Is there an integer $M$ and system of residues $k_i$ such that for $A_i=k_i+np_i$ we have    
  
  
*
  
*$\cup A_{i}=\mathbb{N}$
  
*With only finitely many exceptions, $k_i \gt \frac{p_i^2}{M}$

(I didn't get the motivation to require $p_i$ relatively prime to $M$. Was it just to forbid at least one prime?)
So the situation is that, as far as I know, no-one can say if $h(n) \gt \frac{p_t^2}{M}$ infinitely often, and there may even be reasons to doubt that. This is the case that you may completely change the residues each time you bring a new prime into play. In your case you want a single list of residues.Note that the choices which provide a good example for $h(n)$ may not be good for extending to $h(n+1)$.
$h(9)=39$ as shown by 
$$2, 3, 2, 5, 2, 11, 2, 3, 2, 13, 2, 23, 2, 3, 2, 7, 2, 19, 2, 3, 2, 17, 2, 5, 2, 3, 2, 11, 2, 7, 2, 3, 2, 5, 2$$
 $$ 13, 2, 3, 2, *, 2, *, 2, 3, 2, *, 2, *, 2, 3, 2, *, 2, 5, 2, 3, 2, 7, 2, *$$ 
This illustrates that $1+2n,2+3n,4+5n ,6+11n,10+13n,12+23n,16+7n,18+19n$ and $22+17n$ cover all the integers from $1$ to $67$ except for $40,42,46,48,52,60,66.$
The best we can do to extend this introducing the further primes $29,31,37,41,43$ is $h(10) \ge 42,h(11) \ge 46,h(12) \ge 48,h(13) \ge 52,h(14) \ge 60$ etc.The actual values are $46, 58, 66, 74, 90.$ But each requires a new selection of residues.

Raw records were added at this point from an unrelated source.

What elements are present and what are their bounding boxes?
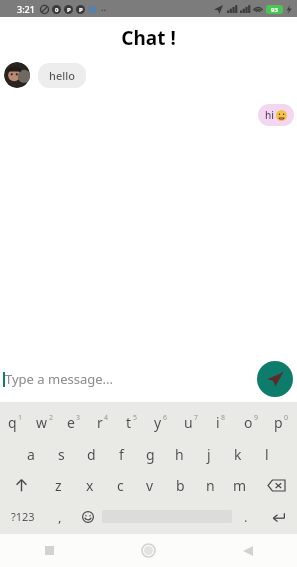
button[interactable]: Home (99, 534, 198, 567)
button[interactable]: Backspace (255, 470, 297, 501)
staticText: q (8, 413, 17, 432)
staticText: 6 (163, 413, 168, 423)
staticText: j (207, 445, 211, 464)
staticText: , (58, 508, 62, 526)
staticText: o (244, 413, 253, 432)
staticText: hello (49, 68, 75, 83)
staticText: 1 (18, 413, 23, 423)
button[interactable]: r (88, 406, 117, 438)
staticText: hi (265, 108, 274, 122)
staticText: 8 (221, 413, 226, 423)
staticText: 0 (284, 413, 289, 423)
staticText: i (216, 413, 220, 432)
staticText: e (67, 413, 75, 432)
staticText: u (184, 413, 193, 432)
button[interactable]: hi (258, 104, 294, 126)
button[interactable]: d (76, 438, 106, 470)
staticText: ?123 (11, 509, 35, 524)
staticText: 3 (76, 413, 81, 423)
staticText: k (234, 445, 242, 464)
staticText: x (86, 476, 94, 495)
staticText: Chat ! (0, 25, 297, 51)
staticText: b (176, 476, 185, 495)
staticText: 9 (254, 413, 259, 423)
staticText: d (87, 445, 96, 464)
staticText: m (233, 476, 247, 495)
button[interactable]: h (165, 438, 194, 470)
staticText: P (79, 6, 83, 14)
staticText: ·· (101, 3, 107, 15)
staticText: 3:21 (17, 3, 35, 15)
button[interactable]: Send (257, 361, 293, 397)
button[interactable]: g (136, 438, 165, 470)
button[interactable]: Shift (0, 470, 43, 501)
staticText: 7 (194, 413, 199, 423)
staticText: w (36, 413, 48, 432)
staticText: n (206, 476, 215, 495)
staticText: y (154, 413, 162, 432)
button[interactable]: b (165, 470, 195, 501)
button[interactable]: v (135, 470, 165, 501)
staticText: s (58, 445, 65, 464)
staticText: c (117, 476, 124, 495)
staticText: Type a message... (5, 370, 113, 388)
staticText: h (175, 445, 184, 464)
button[interactable]: , (46, 501, 74, 532)
button[interactable]: Recents (0, 534, 99, 567)
button[interactable]: k (223, 438, 252, 470)
button[interactable]: j (194, 438, 223, 470)
button[interactable]: f (106, 438, 136, 470)
staticText: 93 (271, 6, 278, 14)
button[interactable]: c (105, 470, 135, 501)
button[interactable]: t (117, 406, 146, 438)
staticText: a (27, 445, 35, 464)
staticText: r (97, 413, 103, 432)
button[interactable]: p (266, 406, 296, 438)
staticText: z (55, 476, 62, 495)
staticText: p (274, 413, 283, 432)
button[interactable]: Type a message... (3, 356, 257, 402)
staticText: l (265, 445, 269, 464)
button[interactable]: y (146, 406, 176, 438)
button[interactable]: o (236, 406, 266, 438)
staticText: P (67, 6, 71, 14)
button[interactable]: u (176, 406, 206, 438)
button[interactable]: l (252, 438, 281, 470)
staticText: 2 (49, 413, 54, 423)
staticText: 5 (133, 413, 138, 423)
button[interactable]: a (16, 438, 46, 470)
staticText: v (146, 476, 154, 495)
button[interactable]: m (225, 470, 255, 501)
button[interactable]: e (59, 406, 88, 438)
button[interactable]: w (30, 406, 59, 438)
staticText: 4 (104, 413, 109, 423)
button[interactable]: n (195, 470, 225, 501)
staticText: . (244, 508, 248, 526)
button[interactable]: x (74, 470, 105, 501)
staticText: g (146, 445, 155, 464)
button[interactable]: z (43, 470, 74, 501)
button[interactable]: . (232, 501, 260, 532)
button[interactable]: ?123 (0, 501, 46, 532)
button[interactable]: Emoji (74, 501, 102, 532)
button[interactable]: Back (198, 534, 297, 567)
button[interactable]: q (1, 406, 30, 438)
button[interactable]: hello (38, 63, 86, 88)
button[interactable]: Enter (260, 501, 297, 532)
staticText: t (126, 413, 132, 432)
staticText: 0 (55, 6, 59, 14)
button[interactable]: i (206, 406, 236, 438)
staticText: f (119, 445, 124, 464)
button[interactable]: s (46, 438, 76, 470)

A: HINT: We first notice that if for every $(M,d)$ relatively prime there is at least one prime of the form $Mn+d$ then there are infinitely many primes of this form. The first number that every prime $p_i$ sieves is $p_i^2$ so $n_0 +1$ must be greater than $p_i^2/M$( where $n_0$ is the first number of the previous form that $p_i$ could sieve). If a prime divides $Mn+d$ for some number n it divides exactly $M(n+p_i)+d , M(n+2p_i)+d,etc.$. We can see that we have an arithmetic progression of the form $A_i=k_i+np_i$ where $k_i=n_0+1$ . Of course we can give more  conditions for the $k_i's$ but the meaning of the question is :Can we prove Dirichlet's theorem using only this  condition? This is the reason why my conjecture is a generalisation of Dirichlet's theorem.
Same reasoning gives the modification that I give in my question for the polignac's conjecture, etc.